**Work request**: Report each line of the data that has "vTiger" somewhere in it.

===== Input =====

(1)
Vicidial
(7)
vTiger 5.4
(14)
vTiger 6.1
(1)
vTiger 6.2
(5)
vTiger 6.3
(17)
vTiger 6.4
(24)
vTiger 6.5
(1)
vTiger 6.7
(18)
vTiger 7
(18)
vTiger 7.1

=====
===== Input =====

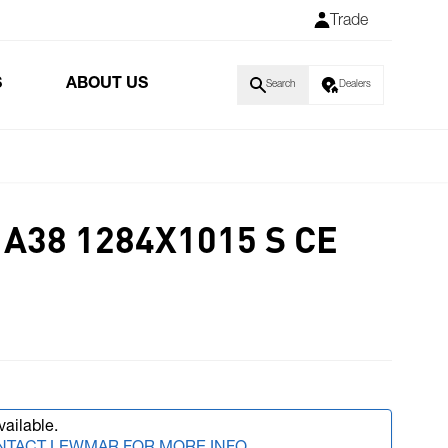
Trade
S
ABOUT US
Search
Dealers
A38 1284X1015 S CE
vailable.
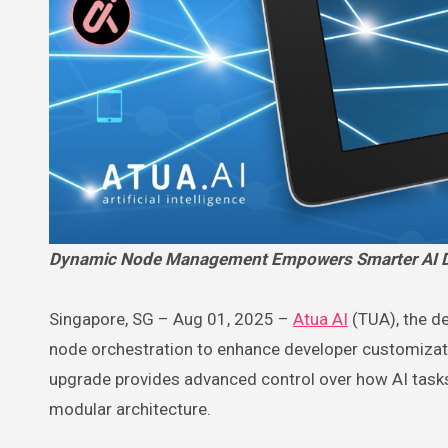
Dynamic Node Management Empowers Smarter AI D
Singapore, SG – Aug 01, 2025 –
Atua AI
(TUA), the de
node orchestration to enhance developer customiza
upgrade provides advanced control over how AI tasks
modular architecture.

=====

**Your solution**:
vTiger 5.4
vTiger 6.1
vTiger 6.2
vTiger 6.3
vTiger 6.4
vTiger 6.5
vTiger 6.7
vTiger 7
vTiger 7.1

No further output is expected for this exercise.